AI practitioners, obviously, they have to understand how a model works so that they know if they're given a use case to implement, how are they going to implement it. When it comes to developers, well, I'm integrating this into my software. You're giving me this model. So understanding how many iterations, so they can plan on like, oh, how do I test it, how many times, what would I have to do to maintain my software, so on and so forth.
Policymakers, your auditability, everything, your policymakers will look at your model card. And I can guarantee this is going to be an absolute requirement in the future, because I'm going to put it in CSA. But other than that, it's basically to assess the impact of models on affected individuals.
Why? I'll tell you, this is one of the biggest pet peeves I have right now. All the regulations that came in, none of them, even the European one, which is groundbreaking. Don't even talk about the Canadian one because it's going to probably take another eight months.
But the European one, which is groundbreaking, nowhere have they talked about what happens if you impact human life with it. If a set of people lose their livelihood, what is your impact? You as an organization are completely washing your hands off. It doesn't freaking matter.
hallelujah, we're gonna raise like fricking, I don't know, billion dollars with this.

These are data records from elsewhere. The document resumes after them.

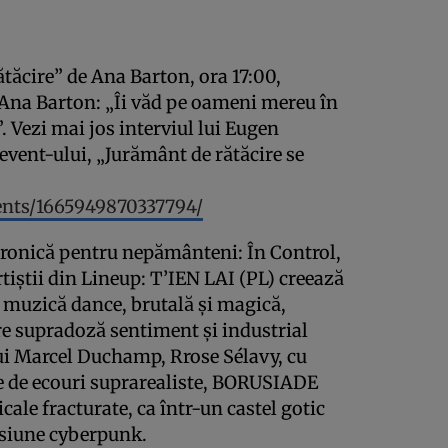
tăcire” de Ana Barton, ora 17:00,
Ana Barton: „Îi văd pe oameni mereu în
”. Vezi mai jos interviul lui Eugen
event-ului, „Jurământ de rătăcire se
ents/1665949870337794/
ctronică pentru nepământeni: În Control,
artiştii din Lineup: T’IEN LAI (PL) creează
e muzică dance, brutală şi magică,
tre supradoză sentiment şi industrial
ui Marcel Duchamp, Rrose Sélavy, cu
e de ecouri suprarealiste, BORUSIADE
cale fracturate, ca într-un castel gotic
ersiune cyberpunk.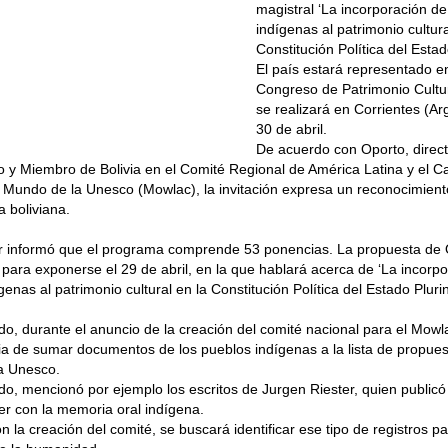
magistral ‘La incorporación de
indígenas al patrimonio cultura
Constitución Política del Estad
El país estará representado e
Congreso de Patrimonio Cultur
se realizará en Corrientes (Arg
30 de abril.
De acuerdo con Oporto, directo
 y Miembro de Bolivia en el Comité Regional de América Latina y el C
Mundo de la Unesco (Mowlac), la invitación expresa un reconocimiento
ca boliviana.
or informó que el programa comprende 53 ponencias. La propuesta de 
ara exponerse el 29 de abril, en la que hablará acerca de ‘La incorpo
genas al patrimonio cultural en la Constitución Política del Estado Pluri
o, durante el anuncio de la creación del comité nacional para el Mowl
ia de sumar documentos de los pueblos indígenas a la lista de propue
a Unesco.
do, mencionó por ejemplo los escritos de Jurgen Riester, quien publicó 
er con la memoria oral indígena.
on la creación del comité, se buscará identificar ese tipo de registros pa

What is your impact and who is responsible for it when it happens? That would be an absolute essential piece that should be covered.
It shouldn't be the bottom of the card like I showed out of the paper, right? organizations. Organizations obviously will have to be accountable for their own model cards, but while using their third-party LLM models, because that's going to be a big market, they probably needed to understand their decision-making and adoption. And obviously, privacy professionals.
Why? Because they need to know what data are you using, do you have consent for it, and who do I go out if this doesn't happen, right? So as I promised, I'm going to open a couple of examples that I really liked.
Fun fact, this is the GPT one. It's archived now. You can actually go in.
It is when it was supposed to be a nonprofit, and this is the GPT model card. Really well written, really well written.
It comes with model details. It comes with the date it was done. It comes with what was the size of the parameter model. All of the models will link you back to a paper.
That's why I said it's a rabbit hole. You go in, and by the way, now there are much fancier model cards where you can actually test them out. But yeah, model use, then it talks about limitations, performance, so on and so forth.
And this is another one from Hugging Face. It's for universal document processing. So everything you're kind of looking at right now with like GPT-4 can do, that's part of this. So feel free to look at this.
And this is the Google one. So the Google one, as I said, I like it. It's very good documentation, I must say. Input, output, what is your architecture, your link to your API documentation, record of their performance, so your precision and recall, and how was the performance evaluated, and so on and so forth. And they also have object detection, which is another publicly available model card.
If you're looking to implement this, you should consider doing, so there are tools, obviously, Ruid. This is not all manual. You can use a model registry. I've named a couple of them.
There's Google Cloud's Vertex AI. There's SageMaker. I think most of us will end up working with SageMaker because they're the ones funding all the courses.
Basically, your model registry has your version control. So it's version control for model cards along with your GRC requirements.
And this is what Vertex AI looks like, by the way. So most of your model registry card looks like.
What is model registry? It's where your company, every time they modify a model and they create a model card, where do they store it? They store it in the registry.
So, yeah, that was my quick talk about a very big topic. Thank you.